Könnte er zum Kronzeugen in der Russland-Affäre werden? Michael Flynn, der zurückgetretene Sicherheitsberater von US-Präsident Donald Trump, hat den Untersuchungsausschüssen in Senat und Abgeordnetenhaus eine umfassende Aussage angeboten – unter der Bedingung, dass ihm Immunität gewährt wird. Das Wall Street Journal berichtet, dass Flynn auch dem FBI eine Kooperationsofferte unterbreitet habe. Das Weiße Haus gerät dadurch noch stärker unter Druck.

„General Flynn hat eine Geschichte zu erzählen, und er würde sie gerne erzählen, sollten es die Umstände zulassen", erklärte Flynns Anwalt Robert Kelner in einem Statement. Zugleich trat Kelner dem Eindruck entgegen, das Angebot könnte ein implizites Schuldeingeständnis seines Mandanten sei.

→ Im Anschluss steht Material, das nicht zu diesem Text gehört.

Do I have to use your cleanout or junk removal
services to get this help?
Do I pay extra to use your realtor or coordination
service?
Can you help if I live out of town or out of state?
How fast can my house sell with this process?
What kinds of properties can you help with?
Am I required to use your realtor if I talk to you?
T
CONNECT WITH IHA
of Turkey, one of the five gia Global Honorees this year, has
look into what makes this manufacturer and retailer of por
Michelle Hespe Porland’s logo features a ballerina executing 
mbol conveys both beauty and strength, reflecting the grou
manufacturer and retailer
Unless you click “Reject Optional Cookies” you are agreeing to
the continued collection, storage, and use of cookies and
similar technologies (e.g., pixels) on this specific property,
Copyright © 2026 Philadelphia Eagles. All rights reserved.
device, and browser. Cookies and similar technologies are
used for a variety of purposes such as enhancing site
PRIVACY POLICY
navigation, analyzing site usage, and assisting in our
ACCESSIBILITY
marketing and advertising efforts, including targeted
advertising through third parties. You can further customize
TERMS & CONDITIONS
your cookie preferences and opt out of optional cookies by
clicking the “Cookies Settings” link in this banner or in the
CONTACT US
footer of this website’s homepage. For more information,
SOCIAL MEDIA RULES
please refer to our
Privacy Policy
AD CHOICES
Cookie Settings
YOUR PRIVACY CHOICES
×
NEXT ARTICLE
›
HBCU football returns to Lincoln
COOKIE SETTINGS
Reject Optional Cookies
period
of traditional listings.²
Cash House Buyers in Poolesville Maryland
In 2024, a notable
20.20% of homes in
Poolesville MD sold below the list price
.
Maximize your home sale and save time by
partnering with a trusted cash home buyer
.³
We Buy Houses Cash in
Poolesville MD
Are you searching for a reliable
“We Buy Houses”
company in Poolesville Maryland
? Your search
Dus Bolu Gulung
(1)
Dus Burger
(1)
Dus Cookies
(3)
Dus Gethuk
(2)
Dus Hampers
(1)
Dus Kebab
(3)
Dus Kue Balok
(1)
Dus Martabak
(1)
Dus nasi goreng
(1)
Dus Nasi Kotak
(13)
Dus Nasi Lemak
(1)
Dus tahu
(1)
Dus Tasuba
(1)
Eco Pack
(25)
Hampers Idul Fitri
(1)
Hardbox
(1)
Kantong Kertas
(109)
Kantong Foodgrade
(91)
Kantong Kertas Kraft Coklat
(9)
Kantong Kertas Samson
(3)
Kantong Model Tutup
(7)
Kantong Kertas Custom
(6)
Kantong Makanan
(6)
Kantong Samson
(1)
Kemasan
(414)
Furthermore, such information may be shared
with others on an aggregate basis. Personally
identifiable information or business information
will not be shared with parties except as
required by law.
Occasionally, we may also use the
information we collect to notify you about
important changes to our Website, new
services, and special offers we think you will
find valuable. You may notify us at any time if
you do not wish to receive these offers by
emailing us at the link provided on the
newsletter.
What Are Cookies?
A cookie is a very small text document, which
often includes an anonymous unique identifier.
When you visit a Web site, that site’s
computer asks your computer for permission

General Flynn sähe sich mit „unbegründeten Anschuldigungen“ und „empörenden Verratsvorwürfen“ konfrontiert.

Interessanterweise hat Flynn selbst allerdings noch vor einem halben Jahr öffentlich eine ganz andere Meinung zum Thema Immunität vertreten. Im September sagte er in einem Interview bei dem TV-Sender NBC, dass man wahrscheinlich eine Straftat begangen habe, wenn man Schutz vor Strafverfolgung ersuche. Damals ging es um die Email-Affäre der demokratischen Präsidentschaftskandidatin Hillary Clinton. Auch Trump vertrat im Wahlkampf eine klare Meinung: „Wenn man keine Straftat begannen hat, warum braucht man dann Immunität?“, tönte er. Die Demokraten hoffen jetzt, dass Flynn Verwicklungen der Trump-Kampagne in die Cyberangriffe auf die Präsidentschaftswahlen, die Amerikas Geheimdienste nach Russland zurückverfolgt haben wollen, aufdecken kann

Die US-Justiz geht dem Verdacht nach, dass Trump-Vertraute mit russischen Hackern in Kontakt standen und womöglich sogar bei den Versuchen, die Wahlkampagne der Demokratin Hillary Clinton zu sabotieren, behilflich waren. Wie FBI-Direktor James Comey vergangene Woche bestätigte, laufen die Ermittlungen in der Abteilung für Spionageabwehr. Auch die Geheimdienstausschüsse von Senat und Abgeordnetenhaus untersuchen die Vorgänge. Es ist unklar, ob sich die Ermittler auf Flynns Angebot einlassen. Vieles hängt davon ab, welche Informationen er preisgeben kann.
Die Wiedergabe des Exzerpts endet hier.